Sobhy fired off some emails and discovered that U.S. Squash was already working on it with the World Squash Federation. At that point, it was wait and see. Well, at the end of July Harvard will be hosting the women’s world juniors.

This will be an enormous boon to the U.S. squash community. Unlike in 1998 or 1999, we’ll have an American who is likely to go far in the tournament if not win it, so the marketing campaign is much easier. In 1998 for instance, only four boys—out of seventeen—managed to win a match (Eric Pearson, Peter Kelly, Rich Repetto and Peter Karlen) and none won more than one.
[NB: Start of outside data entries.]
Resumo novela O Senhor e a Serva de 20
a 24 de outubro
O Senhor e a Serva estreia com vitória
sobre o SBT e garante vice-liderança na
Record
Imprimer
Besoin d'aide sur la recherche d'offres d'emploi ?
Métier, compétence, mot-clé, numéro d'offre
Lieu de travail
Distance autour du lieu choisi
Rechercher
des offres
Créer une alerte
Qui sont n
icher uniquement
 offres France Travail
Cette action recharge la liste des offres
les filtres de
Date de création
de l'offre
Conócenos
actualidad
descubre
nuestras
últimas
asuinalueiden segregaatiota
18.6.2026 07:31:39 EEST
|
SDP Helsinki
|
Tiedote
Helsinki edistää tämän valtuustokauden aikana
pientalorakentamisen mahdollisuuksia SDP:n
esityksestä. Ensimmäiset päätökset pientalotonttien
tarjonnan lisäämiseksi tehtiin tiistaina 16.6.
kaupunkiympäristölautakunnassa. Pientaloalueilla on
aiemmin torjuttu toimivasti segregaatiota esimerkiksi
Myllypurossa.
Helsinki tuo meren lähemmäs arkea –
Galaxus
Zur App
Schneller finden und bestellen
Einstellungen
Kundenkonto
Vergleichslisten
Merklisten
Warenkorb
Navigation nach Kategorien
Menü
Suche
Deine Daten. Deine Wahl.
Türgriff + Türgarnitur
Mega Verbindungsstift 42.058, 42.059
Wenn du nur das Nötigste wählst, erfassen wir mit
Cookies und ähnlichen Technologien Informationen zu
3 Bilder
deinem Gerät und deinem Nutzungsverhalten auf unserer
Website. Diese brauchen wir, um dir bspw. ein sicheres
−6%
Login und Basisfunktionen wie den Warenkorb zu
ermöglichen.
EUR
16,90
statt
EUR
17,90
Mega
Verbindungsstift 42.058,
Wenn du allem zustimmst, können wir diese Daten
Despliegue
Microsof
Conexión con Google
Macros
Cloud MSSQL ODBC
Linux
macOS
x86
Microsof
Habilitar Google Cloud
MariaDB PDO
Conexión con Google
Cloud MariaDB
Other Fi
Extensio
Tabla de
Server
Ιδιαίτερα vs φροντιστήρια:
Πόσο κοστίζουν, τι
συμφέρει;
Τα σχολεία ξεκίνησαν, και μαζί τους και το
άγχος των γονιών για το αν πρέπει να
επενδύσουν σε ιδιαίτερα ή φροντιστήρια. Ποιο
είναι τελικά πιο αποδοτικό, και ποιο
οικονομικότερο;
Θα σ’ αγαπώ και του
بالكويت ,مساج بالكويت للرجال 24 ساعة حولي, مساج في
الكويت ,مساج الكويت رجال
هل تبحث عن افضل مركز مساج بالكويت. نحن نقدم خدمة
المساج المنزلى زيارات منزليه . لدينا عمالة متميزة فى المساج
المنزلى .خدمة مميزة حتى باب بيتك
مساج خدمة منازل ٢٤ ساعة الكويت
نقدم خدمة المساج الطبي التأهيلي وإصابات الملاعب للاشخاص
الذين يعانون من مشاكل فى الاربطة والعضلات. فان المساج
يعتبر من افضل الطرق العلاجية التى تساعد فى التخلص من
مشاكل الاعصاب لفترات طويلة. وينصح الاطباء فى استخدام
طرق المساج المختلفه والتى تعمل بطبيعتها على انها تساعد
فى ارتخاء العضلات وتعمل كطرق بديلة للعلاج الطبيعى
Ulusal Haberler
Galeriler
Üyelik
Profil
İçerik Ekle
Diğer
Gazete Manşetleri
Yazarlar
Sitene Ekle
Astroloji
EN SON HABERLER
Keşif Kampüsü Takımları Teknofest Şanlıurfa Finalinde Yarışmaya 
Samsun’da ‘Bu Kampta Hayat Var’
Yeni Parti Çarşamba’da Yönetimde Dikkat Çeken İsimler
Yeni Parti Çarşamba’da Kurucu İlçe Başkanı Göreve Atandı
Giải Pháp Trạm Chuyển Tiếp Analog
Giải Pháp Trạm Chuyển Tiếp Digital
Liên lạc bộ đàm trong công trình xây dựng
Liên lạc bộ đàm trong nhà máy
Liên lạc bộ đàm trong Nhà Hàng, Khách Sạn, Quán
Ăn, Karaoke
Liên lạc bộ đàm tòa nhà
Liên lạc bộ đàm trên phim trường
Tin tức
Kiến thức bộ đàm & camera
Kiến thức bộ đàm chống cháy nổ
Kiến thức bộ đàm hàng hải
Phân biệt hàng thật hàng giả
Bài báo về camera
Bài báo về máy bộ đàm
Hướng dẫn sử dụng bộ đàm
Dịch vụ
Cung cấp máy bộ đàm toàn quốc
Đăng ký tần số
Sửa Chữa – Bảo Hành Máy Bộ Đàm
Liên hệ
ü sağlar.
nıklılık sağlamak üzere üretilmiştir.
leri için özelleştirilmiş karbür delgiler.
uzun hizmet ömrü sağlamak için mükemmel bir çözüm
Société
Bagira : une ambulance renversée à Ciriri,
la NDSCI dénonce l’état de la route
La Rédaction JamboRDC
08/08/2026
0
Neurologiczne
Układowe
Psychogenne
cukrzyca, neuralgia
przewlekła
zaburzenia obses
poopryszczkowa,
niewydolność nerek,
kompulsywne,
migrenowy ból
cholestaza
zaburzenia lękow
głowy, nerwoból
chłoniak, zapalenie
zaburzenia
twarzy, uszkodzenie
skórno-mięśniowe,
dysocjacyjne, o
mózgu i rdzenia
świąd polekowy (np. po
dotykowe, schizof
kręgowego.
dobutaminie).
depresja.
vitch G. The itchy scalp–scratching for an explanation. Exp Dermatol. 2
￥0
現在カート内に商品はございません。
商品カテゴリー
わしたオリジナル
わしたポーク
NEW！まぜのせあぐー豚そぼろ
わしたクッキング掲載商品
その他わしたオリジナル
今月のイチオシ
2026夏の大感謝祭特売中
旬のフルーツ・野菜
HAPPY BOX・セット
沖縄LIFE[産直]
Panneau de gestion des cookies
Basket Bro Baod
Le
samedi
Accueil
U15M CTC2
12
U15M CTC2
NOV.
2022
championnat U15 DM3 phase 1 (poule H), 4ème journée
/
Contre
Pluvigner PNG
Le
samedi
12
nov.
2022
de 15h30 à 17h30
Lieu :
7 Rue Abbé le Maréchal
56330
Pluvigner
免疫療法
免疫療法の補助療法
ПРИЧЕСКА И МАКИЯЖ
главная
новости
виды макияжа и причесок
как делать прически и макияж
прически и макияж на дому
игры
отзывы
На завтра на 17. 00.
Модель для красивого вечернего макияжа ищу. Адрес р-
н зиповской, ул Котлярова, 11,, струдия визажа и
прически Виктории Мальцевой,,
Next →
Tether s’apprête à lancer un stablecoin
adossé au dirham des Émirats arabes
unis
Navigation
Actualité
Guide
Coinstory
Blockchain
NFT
A typical result was Dylan Patterson, a very good American player, and yet he lost to future world champion Nick Matthew 1, 0, 0.

At the women’s world open in 1999 in Seattle, only two Americans made it into the main draw, and both, the Khan sisters Shabana and Latasha, lost in the first round.

No American was seeded in 1998 or 1999; Sobhy will likely be seeded number one.

It is also a mammoth event. The 1998 event at Princeton had a budget of $280,000.